About the Company: Promote Project is at the forefront of innovation, leveraging cutting-edge technology to redefine the landscape of AI and computing. Our mission is to harness the power of advanced computing to create transformative solutions that impact various industries.

Position Overview: We are seeking a Manager of Site Reliability Engineering to spearhead our cloud service team, dedicated to supporting, diagnosing, and developing generative AI-driven visual applications. As a Site Reliability Engineer (SRE), you will oversee the interconnectedness of our systems, employing a diverse array of tools and methodologies to address a wide range of challenges. Our SRE practices are essential to maintaining product excellence, emphasizing proactive measures, thorough postmortems, and continuous enhancements, ensuring a dynamic and engaging work environment.

Key Responsibilities:
  1. Build and mentor a team of SREs, fostering an environment of collaboration and innovation.
  2. Promote a culture of continuous improvement within the SRE team.
  3. Your team will manage and support groundbreaking generative AI workloads across a globally distributed network, encompassing numerous edge locations and major cloud service providers.
  4. Optimize performance and availability on both current and future GPU architectures.
  5. Collaborate with service owners, architecture, research, and tools teams to achieve optimal outcomes for AI challenges.
  6. Participate in an on-call rotation, monitoring and supporting critical high-performance services across multi-cloud environments.
  7. Communicate service KPIs, priorities, and issues to leadership while driving effective incident responses.
  8. Work alongside security teams to implement best practices and ensure compliance with relevant standards.
Qualifications:
  1. Master's or PhD in an engineering or computer science-related discipline, or equivalent experience.
  2. A minimum of 8 years of experience managing end-to-end availability and performance of significant services in a live production environment, either as an SRE or Service Owner.
  3. At least 6 years of technical leadership experience, including project scoping, requirements gathering, and influencing multiple engineering teams.
  4. Experience leading engineering initiatives with a focus on cloud technologies (AWS/AZURE/GCP/OCI), coding, networking, operating systems, and storage.
  5. Strong understanding of containerization and microservices architecture, particularly Kubernetes.
  6. Extensive knowledge of the Kubernetes ecosystem and best practices.
  7. Lead significant production activities, including change management, post-mortem reviews, and software automation across various programming languages (Python, Golang) and technologies (CI/CD auto-remediation, alert correlation).
  8. Proficient in understanding SLO/SLIs, error budgeting, KPIs, and configurations for complex services.
Preferred Qualifications:
  1. Experience with containerization and cloud-based deployments for AI models.
  2. Strong coding skills in Python, Go, or similar languages.
  3. Prior experience managing production issues and providing on-call support.
  4. Knowledge of Deep Learning, Machine Learning, and AI.
  5. Familiarity with Cuda, PyTorch, TensorRT, TensorFlow, and/or Triton.

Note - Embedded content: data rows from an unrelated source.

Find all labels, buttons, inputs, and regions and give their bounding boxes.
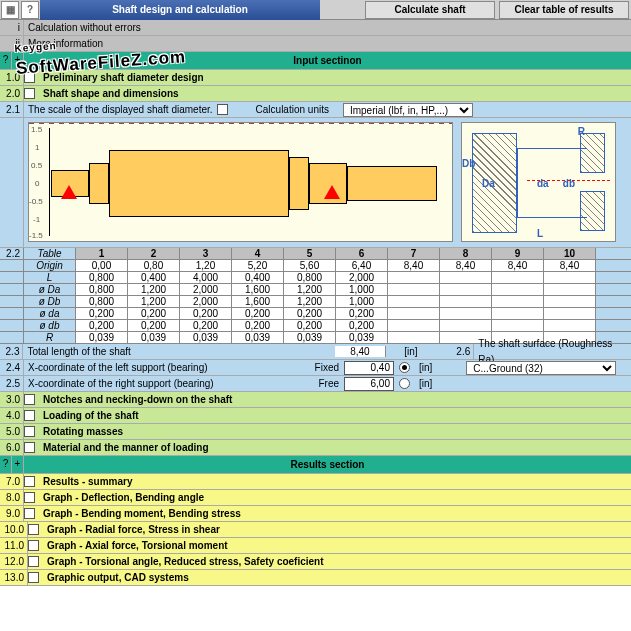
table-cell[interactable] [388, 272, 440, 283]
table-cell[interactable]: 0,039 [76, 332, 128, 343]
table-cell[interactable]: 0,800 [76, 296, 128, 307]
table-cell[interactable] [492, 284, 544, 295]
table-cell[interactable]: 0,039 [128, 332, 180, 343]
table-cell[interactable]: 2,000 [180, 296, 232, 307]
row-13.0[interactable]: 13.0Graphic output, CAD systems [0, 570, 631, 586]
table-cell[interactable] [544, 296, 596, 307]
table-cell[interactable]: 0,00 [76, 260, 128, 271]
table-cell[interactable]: 0,200 [128, 320, 180, 331]
table-row-label: L [24, 272, 76, 283]
row-8.0[interactable]: 8.0Graph - Deflection, Bending angle [0, 490, 631, 506]
checkbox-icon[interactable] [24, 88, 35, 99]
checkbox-scale[interactable] [217, 104, 228, 115]
table-cell[interactable]: 0,200 [76, 320, 128, 331]
results-section-header: ?+ Results section [0, 456, 631, 474]
table-cell[interactable]: 1,200 [284, 284, 336, 295]
row-2.5: 2.5 X-coordinate of the right support (b… [0, 376, 631, 392]
table-cell[interactable] [440, 308, 492, 319]
table-cell[interactable]: 1,200 [128, 284, 180, 295]
table-cell[interactable]: 5,60 [284, 260, 336, 271]
table-cell[interactable]: 1,200 [284, 296, 336, 307]
table-col-header: 3 [180, 248, 232, 259]
row-3.0[interactable]: 3.0Notches and necking-down on the shaft [0, 392, 631, 408]
table-cell[interactable]: 0,200 [76, 308, 128, 319]
help-icon[interactable]: ? [21, 1, 39, 19]
table-cell[interactable] [492, 296, 544, 307]
calculate-button[interactable]: Calculate shaft [365, 1, 495, 19]
table-cell[interactable]: 1,600 [232, 296, 284, 307]
table-cell[interactable]: 0,200 [336, 308, 388, 319]
clear-button[interactable]: Clear table of results [499, 1, 629, 19]
table-cell[interactable]: 0,800 [76, 272, 128, 283]
table-cell[interactable]: 0,200 [284, 308, 336, 319]
shaft-table: 2.2Table12345678910Origin0,000,801,205,2… [0, 248, 631, 344]
row-5.0[interactable]: 5.0Rotating masses [0, 424, 631, 440]
table-cell[interactable]: 1,200 [128, 296, 180, 307]
table-cell[interactable]: 0,200 [232, 320, 284, 331]
table-cell[interactable] [544, 308, 596, 319]
table-cell[interactable]: 0,80 [128, 260, 180, 271]
row-6.0[interactable]: 6.0Material and the manner of loading [0, 440, 631, 456]
table-cell[interactable]: 0,200 [232, 308, 284, 319]
row-12.0[interactable]: 12.0Graph - Torsional angle, Reduced str… [0, 554, 631, 570]
table-cell[interactable]: 2,000 [180, 284, 232, 295]
table-cell[interactable] [388, 308, 440, 319]
row-7.0[interactable]: 7.0Results - summary [0, 474, 631, 490]
table-cell[interactable]: 0,039 [180, 332, 232, 343]
surface-select[interactable]: C...Ground (32) [466, 361, 616, 375]
table-cell[interactable] [440, 272, 492, 283]
table-cell[interactable]: 0,400 [232, 272, 284, 283]
table-cell[interactable] [388, 296, 440, 307]
table-cell[interactable]: 2,000 [336, 272, 388, 283]
table-cell[interactable]: 0,800 [284, 272, 336, 283]
table-cell[interactable]: 1,000 [336, 296, 388, 307]
table-cell[interactable] [492, 308, 544, 319]
left-support-input[interactable] [344, 361, 394, 375]
table-cell[interactable]: 1,600 [232, 284, 284, 295]
right-support-input[interactable] [344, 377, 394, 391]
table-cell[interactable] [492, 320, 544, 331]
table-cell[interactable] [388, 320, 440, 331]
excel-icon[interactable]: ▦ [1, 1, 19, 19]
row-2.0[interactable]: 2.0 Shaft shape and dimensions [0, 86, 631, 102]
table-cell[interactable]: 0,200 [336, 320, 388, 331]
table-cell[interactable]: 8,40 [492, 260, 544, 271]
table-cell[interactable] [492, 272, 544, 283]
table-cell[interactable] [388, 332, 440, 343]
table-cell[interactable]: 0,200 [284, 320, 336, 331]
table-cell[interactable]: 0,400 [128, 272, 180, 283]
table-cell[interactable]: 0,200 [180, 308, 232, 319]
table-cell[interactable] [544, 320, 596, 331]
row-10.0[interactable]: 10.0Graph - Radial force, Stress in shea… [0, 522, 631, 538]
table-col-header: 4 [232, 248, 284, 259]
row-4.0[interactable]: 4.0Loading of the shaft [0, 408, 631, 424]
table-cell[interactable]: 6,40 [336, 260, 388, 271]
table-cell[interactable]: 0,039 [284, 332, 336, 343]
table-cell[interactable]: 8,40 [440, 260, 492, 271]
table-cell[interactable]: 0,039 [232, 332, 284, 343]
shaft-profile-chart: 1.5 1 0.5 0 -0.5 -1 -1.5 [28, 122, 453, 242]
table-cell[interactable] [544, 272, 596, 283]
table-cell[interactable]: 8,40 [388, 260, 440, 271]
radio-fixed[interactable] [399, 362, 410, 373]
table-cell[interactable]: 8,40 [544, 260, 596, 271]
row-11.0[interactable]: 11.0Graph - Axial force, Torsional momen… [0, 538, 631, 554]
table-cell[interactable] [440, 284, 492, 295]
table-cell[interactable]: 0,200 [128, 308, 180, 319]
table-row-label: Origin [24, 260, 76, 271]
table-cell[interactable]: 5,20 [232, 260, 284, 271]
table-cell[interactable]: 0,039 [336, 332, 388, 343]
table-row-label: ø da [24, 308, 76, 319]
table-cell[interactable]: 0,800 [76, 284, 128, 295]
table-cell[interactable]: 4,000 [180, 272, 232, 283]
table-cell[interactable]: 1,000 [336, 284, 388, 295]
row-9.0[interactable]: 9.0Graph - Bending moment, Bending stres… [0, 506, 631, 522]
units-select[interactable]: Imperial (lbf, in, HP,...) [343, 103, 473, 117]
table-cell[interactable] [440, 320, 492, 331]
table-cell[interactable]: 1,20 [180, 260, 232, 271]
radio-free[interactable] [399, 378, 410, 389]
table-cell[interactable] [388, 284, 440, 295]
table-cell[interactable] [544, 284, 596, 295]
table-cell[interactable] [440, 296, 492, 307]
table-cell[interactable]: 0,200 [180, 320, 232, 331]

Compensation: Promote Project offers competitive salaries and a comprehensive benefits package, making it one of the most sought-after employers in the technology sector. Our teams consist of some of the most innovative minds in the industry, working in impactful fields such as Deep Learning, Artificial Intelligence, and Autonomous Vehicles.

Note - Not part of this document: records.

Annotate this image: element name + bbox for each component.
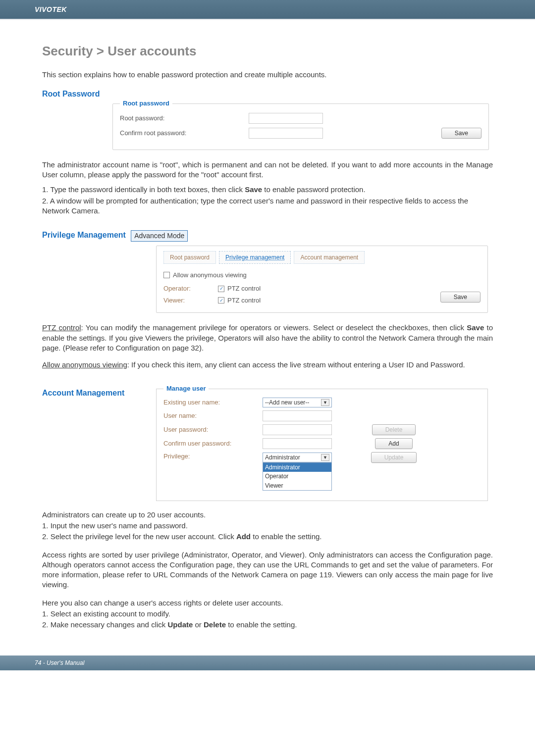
intro-text: This section explains how to enable pass… <box>42 70 493 80</box>
add-button[interactable]: Add <box>375 438 412 449</box>
bold: Add <box>236 532 251 541</box>
acct-step-1: 1. Input the new user's name and passwor… <box>42 521 493 531</box>
user-password-input[interactable] <box>263 424 332 435</box>
root-password-legend: Root password <box>120 99 172 108</box>
ptz-control-label: PTZ control <box>227 284 261 293</box>
anon-link: Allow anonymous viewing <box>42 360 127 369</box>
allow-anonymous-label: Allow anonymous viewing <box>173 271 247 280</box>
bold: Update <box>167 620 193 629</box>
text: 2. Select the privilege level for the ne… <box>42 532 236 541</box>
root-step-2: 2. A window will be prompted for authent… <box>42 196 493 216</box>
user-password-label: User password: <box>163 425 263 434</box>
manage-user-legend: Manage user <box>163 384 209 393</box>
existing-user-select[interactable]: --Add new user-- ▼ <box>263 398 332 407</box>
text: : You can modify the management privileg… <box>81 323 467 332</box>
ptz-control-label: PTZ control <box>227 296 261 305</box>
ptz-desc: PTZ control: You can modify the manageme… <box>42 323 493 353</box>
root-password-input[interactable] <box>249 113 323 124</box>
bold: Save <box>467 323 484 332</box>
username-input[interactable] <box>263 410 332 421</box>
tab-account-management[interactable]: Account management <box>294 251 365 264</box>
brand-text: VIVOTEK <box>35 5 67 13</box>
privilege-dropdown[interactable]: Administrator Operator Viewer <box>263 462 332 491</box>
bold: Delete <box>204 620 226 629</box>
confirm-root-password-label: Confirm root password: <box>120 129 249 138</box>
acct-modify-1: 1. Select an existing account to modify. <box>42 609 493 619</box>
text: 2. A window will be prompted for authent… <box>42 196 493 216</box>
confirm-user-password-input[interactable] <box>263 438 332 449</box>
root-password-group: Root password Root password: Confirm roo… <box>112 103 489 150</box>
delete-button[interactable]: Delete <box>372 424 416 435</box>
page-title: Security > User accounts <box>42 43 493 60</box>
chevron-down-icon: ▼ <box>321 454 329 461</box>
page-number: 74 - User's Manual <box>35 659 84 666</box>
username-label: User name: <box>163 411 263 420</box>
confirm-root-password-input[interactable] <box>249 128 323 139</box>
option-viewer[interactable]: Viewer <box>263 481 331 490</box>
existing-user-label: Existing user name: <box>163 398 263 407</box>
root-password-label: Root password: <box>120 114 249 123</box>
root-step-1: 1. Type the password identically in both… <box>42 185 493 195</box>
confirm-user-password-label: Confirm user password: <box>163 439 263 448</box>
acct-desc-line0: Administrators can create up to 20 user … <box>42 510 493 520</box>
privilege-heading: Privilege Management <box>42 231 126 239</box>
text: to enable the setting. <box>251 532 321 541</box>
privilege-select[interactable]: Administrator ▼ <box>263 453 332 462</box>
text: 2. Make necessary changes and click <box>42 620 167 629</box>
text: to enable password protection. <box>262 185 365 194</box>
account-management-heading: Account Management <box>42 388 156 399</box>
root-password-heading: Root Password <box>42 89 493 100</box>
ptz-control-link: PTZ control <box>42 323 81 332</box>
select-value: Administrator <box>265 454 300 461</box>
operator-ptz-checkbox[interactable]: ✓ <box>218 286 224 292</box>
anon-desc: Allow anonymous viewing: If you check th… <box>42 360 493 370</box>
save-button[interactable]: Save <box>441 128 482 139</box>
privilege-label: Privilege: <box>163 452 263 461</box>
text: to enable the setting. <box>226 620 297 629</box>
save-button[interactable]: Save <box>440 292 481 302</box>
text: 1. Type the password identically in both… <box>42 185 245 194</box>
allow-anonymous-checkbox[interactable] <box>163 272 170 278</box>
privilege-group: Root password Privilege management Accou… <box>156 246 488 313</box>
update-button[interactable]: Update <box>371 452 417 463</box>
acct-step-2: 2. Select the privilege level for the ne… <box>42 532 493 542</box>
text: : If you check this item, any client can… <box>127 360 465 369</box>
operator-label: Operator: <box>163 284 198 293</box>
select-value: --Add new user-- <box>265 399 309 406</box>
root-desc: The administrator account name is "root"… <box>42 160 493 180</box>
viewer-label: Viewer: <box>163 296 198 305</box>
option-operator[interactable]: Operator <box>263 472 331 481</box>
footer-bar: 74 - User's Manual <box>0 655 535 670</box>
bold: Save <box>245 185 262 194</box>
acct-para-rights: Access rights are sorted by user privile… <box>42 550 493 590</box>
tabs: Root password Privilege management Accou… <box>163 251 481 264</box>
header-bar: VIVOTEK <box>0 0 535 19</box>
option-administrator[interactable]: Administrator <box>263 463 331 472</box>
chevron-down-icon: ▼ <box>321 399 329 406</box>
tab-root-password[interactable]: Root password <box>163 251 216 264</box>
acct-para3: Here you also can change a user's access… <box>42 598 493 608</box>
advanced-mode-badge: Advanced Mode <box>131 230 188 242</box>
tab-privilege-management[interactable]: Privilege management <box>219 251 291 264</box>
viewer-ptz-checkbox[interactable]: ✓ <box>218 297 224 303</box>
manage-user-group: Manage user Existing user name: --Add ne… <box>156 389 488 501</box>
acct-modify-2: 2. Make necessary changes and click Upda… <box>42 620 493 630</box>
text: or <box>193 620 204 629</box>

If you are a creative engineer who thrives in an autonomous environment and shares our passion for technology, we encourage you to explore this opportunity. Your base salary will be determined based on your experience and the compensation of employees in similar roles. Equity and benefits are also part of the compensation package.

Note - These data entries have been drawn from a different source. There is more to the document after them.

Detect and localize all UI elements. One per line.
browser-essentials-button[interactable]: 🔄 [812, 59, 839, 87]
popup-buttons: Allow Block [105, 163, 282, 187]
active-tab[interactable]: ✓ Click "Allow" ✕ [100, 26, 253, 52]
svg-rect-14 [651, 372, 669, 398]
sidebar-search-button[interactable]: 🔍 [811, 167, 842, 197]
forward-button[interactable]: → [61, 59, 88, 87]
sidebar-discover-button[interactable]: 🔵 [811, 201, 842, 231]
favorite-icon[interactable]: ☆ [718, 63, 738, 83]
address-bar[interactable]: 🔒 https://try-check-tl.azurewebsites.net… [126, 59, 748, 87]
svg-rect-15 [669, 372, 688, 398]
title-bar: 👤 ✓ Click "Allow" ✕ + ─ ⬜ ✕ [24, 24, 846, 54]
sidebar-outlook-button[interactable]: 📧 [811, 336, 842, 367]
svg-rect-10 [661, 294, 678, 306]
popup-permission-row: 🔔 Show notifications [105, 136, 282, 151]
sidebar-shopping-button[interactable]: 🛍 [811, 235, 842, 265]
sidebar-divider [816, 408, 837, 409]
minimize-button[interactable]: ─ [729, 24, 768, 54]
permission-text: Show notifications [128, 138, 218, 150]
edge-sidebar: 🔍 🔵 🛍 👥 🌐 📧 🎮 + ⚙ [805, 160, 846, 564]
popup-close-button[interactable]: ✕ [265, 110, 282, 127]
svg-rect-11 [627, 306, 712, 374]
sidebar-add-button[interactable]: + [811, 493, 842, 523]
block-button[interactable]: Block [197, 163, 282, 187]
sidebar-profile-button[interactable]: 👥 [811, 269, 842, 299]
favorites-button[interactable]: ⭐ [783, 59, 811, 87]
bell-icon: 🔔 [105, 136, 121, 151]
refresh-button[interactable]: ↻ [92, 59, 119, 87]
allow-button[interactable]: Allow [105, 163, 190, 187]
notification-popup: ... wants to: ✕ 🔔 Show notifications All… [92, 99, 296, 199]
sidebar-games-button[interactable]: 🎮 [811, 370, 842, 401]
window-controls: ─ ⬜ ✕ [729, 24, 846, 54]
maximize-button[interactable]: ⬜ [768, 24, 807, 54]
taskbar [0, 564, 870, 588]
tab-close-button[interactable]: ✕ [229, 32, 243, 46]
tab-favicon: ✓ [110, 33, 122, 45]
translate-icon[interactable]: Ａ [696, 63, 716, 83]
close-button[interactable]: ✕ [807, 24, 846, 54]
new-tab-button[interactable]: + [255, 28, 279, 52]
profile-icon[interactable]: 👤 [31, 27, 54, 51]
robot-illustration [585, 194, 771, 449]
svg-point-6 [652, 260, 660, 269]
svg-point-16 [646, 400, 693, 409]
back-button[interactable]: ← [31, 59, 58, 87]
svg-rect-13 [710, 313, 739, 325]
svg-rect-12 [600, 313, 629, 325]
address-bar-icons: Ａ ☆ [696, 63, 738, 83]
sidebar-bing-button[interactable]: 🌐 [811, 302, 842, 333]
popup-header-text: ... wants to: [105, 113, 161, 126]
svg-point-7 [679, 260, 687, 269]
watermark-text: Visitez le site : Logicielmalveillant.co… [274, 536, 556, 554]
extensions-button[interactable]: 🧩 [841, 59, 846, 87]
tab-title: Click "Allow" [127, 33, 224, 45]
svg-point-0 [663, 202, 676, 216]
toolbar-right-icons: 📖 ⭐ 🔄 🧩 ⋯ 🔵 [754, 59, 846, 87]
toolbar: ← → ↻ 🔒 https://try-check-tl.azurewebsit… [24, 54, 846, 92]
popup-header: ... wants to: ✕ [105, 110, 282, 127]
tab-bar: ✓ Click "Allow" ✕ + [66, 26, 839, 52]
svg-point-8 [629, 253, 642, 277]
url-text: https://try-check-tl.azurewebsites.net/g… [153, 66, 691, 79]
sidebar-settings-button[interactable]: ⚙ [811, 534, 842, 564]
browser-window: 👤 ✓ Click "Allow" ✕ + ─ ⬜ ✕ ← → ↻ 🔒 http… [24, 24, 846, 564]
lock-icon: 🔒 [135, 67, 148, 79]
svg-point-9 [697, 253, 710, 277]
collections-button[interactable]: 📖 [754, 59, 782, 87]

Promote Project is committed to fostering a diverse work environment and is proud to be an equal opportunity employer. We value diversity in our workforce and do not discriminate based on any characteristic protected by law.

At Promote Project, we are dedicated to pioneering accelerated computing to tackle challenges that others cannot. Our work in AI and the metaverse is transforming industries and making a profound impact on society.